US News

PATAKI AIDES TIED TO SCHEME

ALBANY — The state pension-fund scandal has touched the administration of former Gov. George Pataki for the first time, according to revelations yesterday.

Aides to Pataki conspired with Liberal Party boss Raymond Harding to rig up an Assembly seat for Democratic Comptroller Alan Hevesi’s son, Andrew, sources said.

One of the Pataki aides is believed to be Adam Barsky, a onetime senior fiscal aide to former Mayor Rudy Giuliani, The Post has learned.

Attorney General Andrew Cuomo’s bombshell criminal complaint against Harding says that “official A” — identified to The Post as Alan Hevesi aide Jack Chartier — “solicited help from a high-level aide to the New York governor [Pataki] at the time, who agreed to help.”

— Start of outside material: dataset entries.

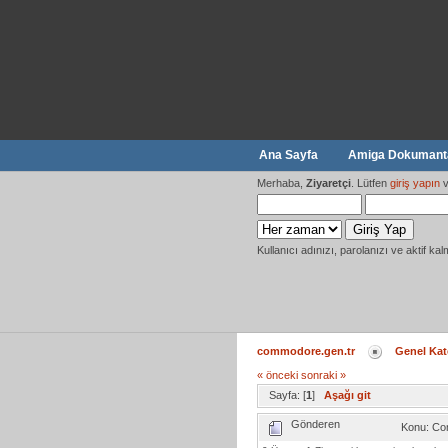
Ana Sayfa
Amiga Dokumanta
Merhaba,
Ziyaretçi
. Lütfen
giriş yapın
v
Kullanıcı adınızı, parolanızı ve aktif kal
commodore.gen.tr
Genel Kat
« önceki
sonraki »
Sayfa: [
1
]
Aşağı git
Gönderen
Konu: Co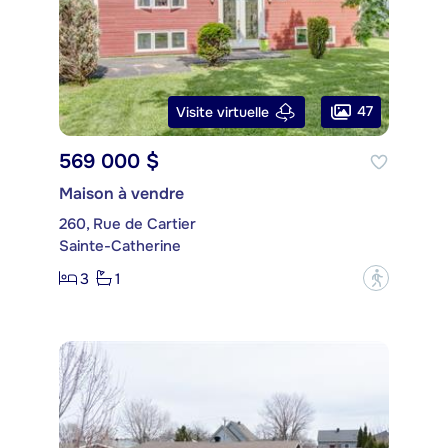
47
Visite virtuelle
569 000 $
Maison à vendre
260, Rue de Cartier
Sainte-Catherine
3
1
?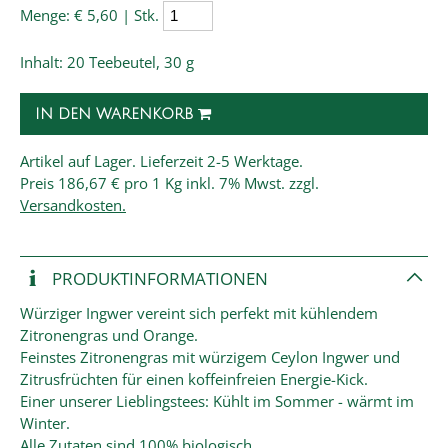
Menge:
€ 5,60 | Stk.
Inhalt: 20 Teebeutel, 30 g
IN DEN WARENKORB
Artikel auf Lager. Lieferzeit 2-5 Werktage.
Preis
186,67 € pro 1 Kg
inkl. 7% Mwst. zzgl.
Versandkosten.
PRODUKT­INFORMATIONEN
Würziger Ingwer vereint sich perfekt mit kühlendem
Zitronengras und Orange.
Feinstes Zitronengras mit würzigem Ceylon Ingwer und
Zitrusfrüchten für einen koffeinfreien Energie-Kick.
Einer unserer Lieblingstees: Kühlt im Sommer - wärmt im
Winter.
Alle Zutaten sind 100% biologisch.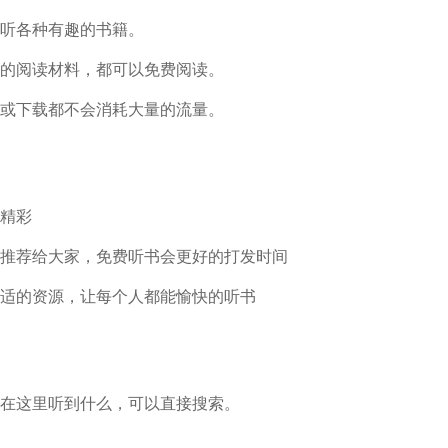
听各种有趣的书籍。
的阅读材料，都可以免费阅读。
或下载都不会消耗大量的流量。
精彩
推荐给大家，免费听书会更好的打发时间
适的资源，让每个人都能愉快的听书
在这里听到什么，可以直接搜索。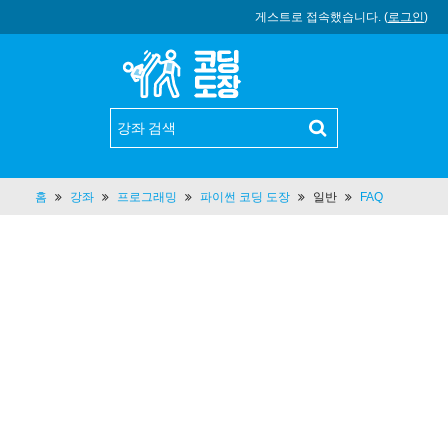
게스트로 접속했습니다. (
로그인
)
홈
강좌
프로그래밍
파이썬 코딩 도장
일반
FAQ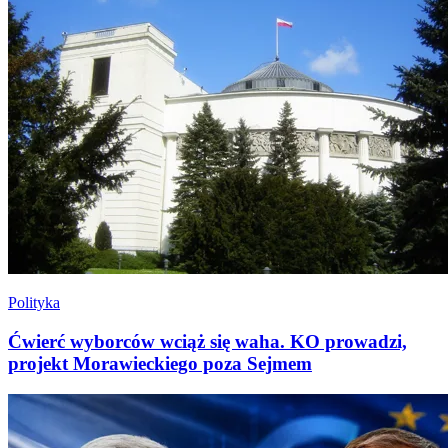
Polityka
Ćwierć wyborców wciąż się waha. KO prowadzi,
projekt Morawieckiego poza Sejmem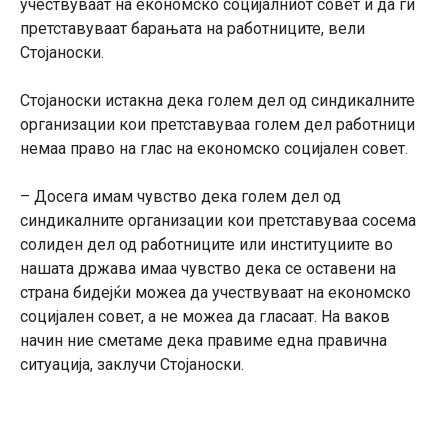
учествуваат на економско социјалниот совет и да ги
претставуваат барањата на работниците, вели
Стојаноски.
Стојаноски истакна дека голем дел од синдикалните
организации кои претставуваа голем дел работници
немаа право на глас на економско социјален совет.
– Досега имам чувство дека голем дел од
синдикалните организации кои претставуваа сосема
солиден дел од работниците или институциите во
нашата држава имаа чувство дека се оставени на
страна бидејќи можеа да учествуваат на економско
социјален совет, а не можеа да гласаат. На ваков
начин ние сметаме дека правиме една правична
ситуација, заклучи Стојаноски.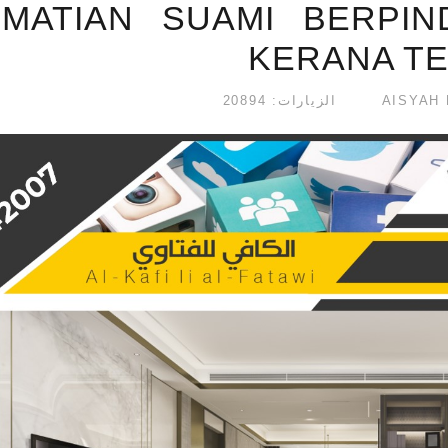
EMATIAN SUAMI BERPI
KERANA T
الزيارات: 20894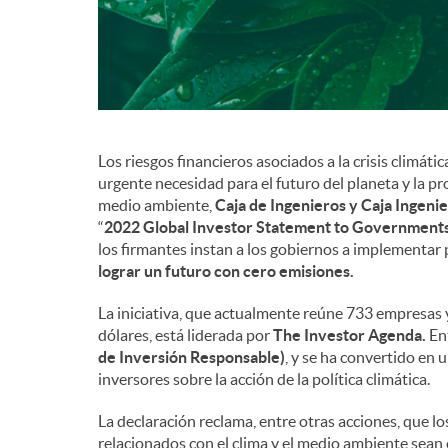
n
i
Los riesgos financieros asociados a la crisis climát
d
urgente necesidad para el futuro del planeta y la 
medio ambiente,
Caja de Ingenieros y Caja Ingeni
o
“
2022 Global Investor Statement to Governments 
los firmantes instan a los gobiernos a implementar po
lograr un futuro con cero emisiones.
s
La iniciativa, que actualmente reúne 733 empresas 
dólares, está liderada por
The Investor Agenda.
Ent
de Inversión Responsable)
, y se ha convertido en 
inversores sobre la acción de la política climática.
La declaración reclama, entre otras acciones, que l
relacionados con el clima y el medio ambiente sean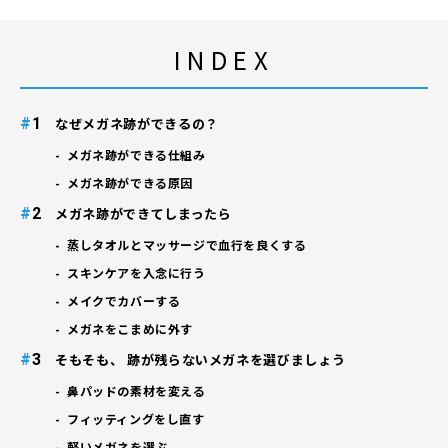
INDEX
#
なぜメガネ跡ができるの？
メガネ跡ができる仕組み
メガネ跡ができる原因
#
メガネ跡ができてしまったら
蒸しタオルとマッサージで血行を良くする
スキンケアを入念に行う
メイクでカバーする
メガネをこまめに外す
#
そもそも、 跡が残らないメガネを選びましょう
鼻パッドの素材を変える
フィッティングをし直す
軽いメガネを選ぶ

“Shortly thereafter, the ‘governor’s aide A’ told ‘official A’ that the defendant [Harding] had pledged to introduce [an] assemblyman to a high-level executive at an insurance company,” the complaint continued. It was referring to a private-sector job that would be provided to the incumbent assemblyman so he would resign and free the seat for the younger Hevesi.

Former Pataki aides said they believed that the “governor’s aide A” was Barsky, a Harding friend who at the time was Pataki’s assistant chief of staff.

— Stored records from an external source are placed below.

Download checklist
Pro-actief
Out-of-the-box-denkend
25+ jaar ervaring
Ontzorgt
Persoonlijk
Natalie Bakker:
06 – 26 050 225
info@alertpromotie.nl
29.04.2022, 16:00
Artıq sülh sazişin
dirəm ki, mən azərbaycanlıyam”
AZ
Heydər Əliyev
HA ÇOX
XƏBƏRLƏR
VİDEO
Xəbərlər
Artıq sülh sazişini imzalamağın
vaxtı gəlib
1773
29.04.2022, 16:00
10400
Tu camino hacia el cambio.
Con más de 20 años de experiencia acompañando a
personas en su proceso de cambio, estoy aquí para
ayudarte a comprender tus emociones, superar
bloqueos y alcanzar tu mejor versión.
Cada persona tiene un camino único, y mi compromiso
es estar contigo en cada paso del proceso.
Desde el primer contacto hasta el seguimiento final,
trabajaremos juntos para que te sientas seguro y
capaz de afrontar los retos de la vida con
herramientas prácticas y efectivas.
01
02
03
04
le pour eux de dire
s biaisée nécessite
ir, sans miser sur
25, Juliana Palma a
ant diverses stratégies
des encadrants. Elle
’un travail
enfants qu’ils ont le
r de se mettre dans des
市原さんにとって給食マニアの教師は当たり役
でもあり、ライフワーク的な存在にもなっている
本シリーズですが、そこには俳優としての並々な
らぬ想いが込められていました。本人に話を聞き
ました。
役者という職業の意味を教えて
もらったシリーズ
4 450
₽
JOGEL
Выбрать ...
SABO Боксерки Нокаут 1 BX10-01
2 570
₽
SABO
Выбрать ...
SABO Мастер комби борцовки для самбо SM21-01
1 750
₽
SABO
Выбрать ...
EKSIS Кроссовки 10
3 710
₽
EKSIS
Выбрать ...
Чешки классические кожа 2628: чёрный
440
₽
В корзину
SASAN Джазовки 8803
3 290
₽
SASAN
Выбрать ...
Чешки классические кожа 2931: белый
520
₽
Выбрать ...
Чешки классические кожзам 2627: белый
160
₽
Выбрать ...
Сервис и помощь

Barsky denied any involvement, saying that while he may have been in social contact with Harding, he “absolutely did not discuss” an effort to find the then-assemblyman a private-sector job.

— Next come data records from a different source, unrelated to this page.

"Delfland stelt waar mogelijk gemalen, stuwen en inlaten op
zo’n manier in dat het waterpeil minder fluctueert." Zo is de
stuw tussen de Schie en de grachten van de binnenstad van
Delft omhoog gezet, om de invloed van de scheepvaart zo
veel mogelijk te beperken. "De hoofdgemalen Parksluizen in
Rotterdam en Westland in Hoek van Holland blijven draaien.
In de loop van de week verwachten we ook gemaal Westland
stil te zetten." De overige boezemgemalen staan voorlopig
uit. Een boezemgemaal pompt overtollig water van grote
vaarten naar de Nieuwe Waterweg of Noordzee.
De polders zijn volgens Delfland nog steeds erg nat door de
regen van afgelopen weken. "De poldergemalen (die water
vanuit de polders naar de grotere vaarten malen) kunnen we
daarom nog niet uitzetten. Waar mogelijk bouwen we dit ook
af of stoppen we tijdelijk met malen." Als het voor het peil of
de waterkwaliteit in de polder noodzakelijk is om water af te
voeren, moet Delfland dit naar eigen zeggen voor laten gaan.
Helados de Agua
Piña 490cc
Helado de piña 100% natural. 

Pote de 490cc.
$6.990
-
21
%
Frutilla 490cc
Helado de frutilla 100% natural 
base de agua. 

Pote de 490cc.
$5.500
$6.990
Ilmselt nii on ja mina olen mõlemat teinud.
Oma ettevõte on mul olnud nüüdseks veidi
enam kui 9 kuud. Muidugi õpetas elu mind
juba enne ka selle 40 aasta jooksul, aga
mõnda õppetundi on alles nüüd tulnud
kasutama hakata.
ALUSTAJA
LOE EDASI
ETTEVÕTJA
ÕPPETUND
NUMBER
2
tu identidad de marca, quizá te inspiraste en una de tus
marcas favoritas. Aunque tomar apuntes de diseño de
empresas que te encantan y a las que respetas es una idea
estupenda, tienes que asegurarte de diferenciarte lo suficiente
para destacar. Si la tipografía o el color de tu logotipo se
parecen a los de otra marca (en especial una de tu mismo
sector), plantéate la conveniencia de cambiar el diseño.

Cuomo’s complaint also alleged a second Pataki aide later met with Chartier “and requested that the governor certify a special election for the vacant Assembly seat as quickly as possible, which would discourage competition for the seat.” It remained unclear last night who the second aide was.

Pataki spokesman David Catalfamo said the former governor “had no knowledge of the activities” outlined by Cuomo.

Cuomo said investigators had found “no evidence” that Pataki was involved in illegal conduct.